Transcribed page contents

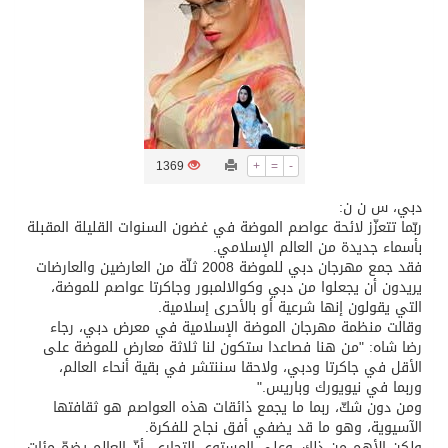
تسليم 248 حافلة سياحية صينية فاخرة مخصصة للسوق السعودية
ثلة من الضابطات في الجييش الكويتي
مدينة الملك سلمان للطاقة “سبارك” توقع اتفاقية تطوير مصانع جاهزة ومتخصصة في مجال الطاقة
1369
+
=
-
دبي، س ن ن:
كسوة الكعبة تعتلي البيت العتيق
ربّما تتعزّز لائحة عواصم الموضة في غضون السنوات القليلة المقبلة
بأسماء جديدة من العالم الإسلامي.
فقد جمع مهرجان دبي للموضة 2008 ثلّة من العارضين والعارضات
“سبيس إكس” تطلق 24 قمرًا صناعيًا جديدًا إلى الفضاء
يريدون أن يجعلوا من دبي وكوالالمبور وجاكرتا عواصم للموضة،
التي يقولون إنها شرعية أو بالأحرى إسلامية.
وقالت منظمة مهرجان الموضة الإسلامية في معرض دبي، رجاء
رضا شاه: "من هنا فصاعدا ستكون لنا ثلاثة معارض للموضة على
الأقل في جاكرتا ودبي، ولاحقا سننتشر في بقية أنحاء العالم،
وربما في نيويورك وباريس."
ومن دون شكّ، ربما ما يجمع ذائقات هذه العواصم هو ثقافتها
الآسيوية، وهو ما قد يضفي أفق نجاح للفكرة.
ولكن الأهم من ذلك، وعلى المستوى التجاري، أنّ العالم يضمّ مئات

* * *

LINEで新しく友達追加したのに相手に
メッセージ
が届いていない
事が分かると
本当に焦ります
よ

...

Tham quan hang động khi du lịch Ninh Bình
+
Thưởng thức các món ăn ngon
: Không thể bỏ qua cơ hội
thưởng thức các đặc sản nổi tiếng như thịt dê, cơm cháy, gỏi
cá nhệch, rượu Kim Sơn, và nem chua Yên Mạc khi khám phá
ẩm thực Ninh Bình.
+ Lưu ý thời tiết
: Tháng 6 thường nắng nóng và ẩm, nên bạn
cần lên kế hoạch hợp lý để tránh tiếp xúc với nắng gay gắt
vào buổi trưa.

Work to be completed
Retrieve each line of the data in which the word "nắng" can be found.

Expected answer
: Tháng 6 thường nắng nóng và ẩm, nên bạn
cần lên kế hoạch hợp lý để tránh tiếp xúc với nắng gay gắt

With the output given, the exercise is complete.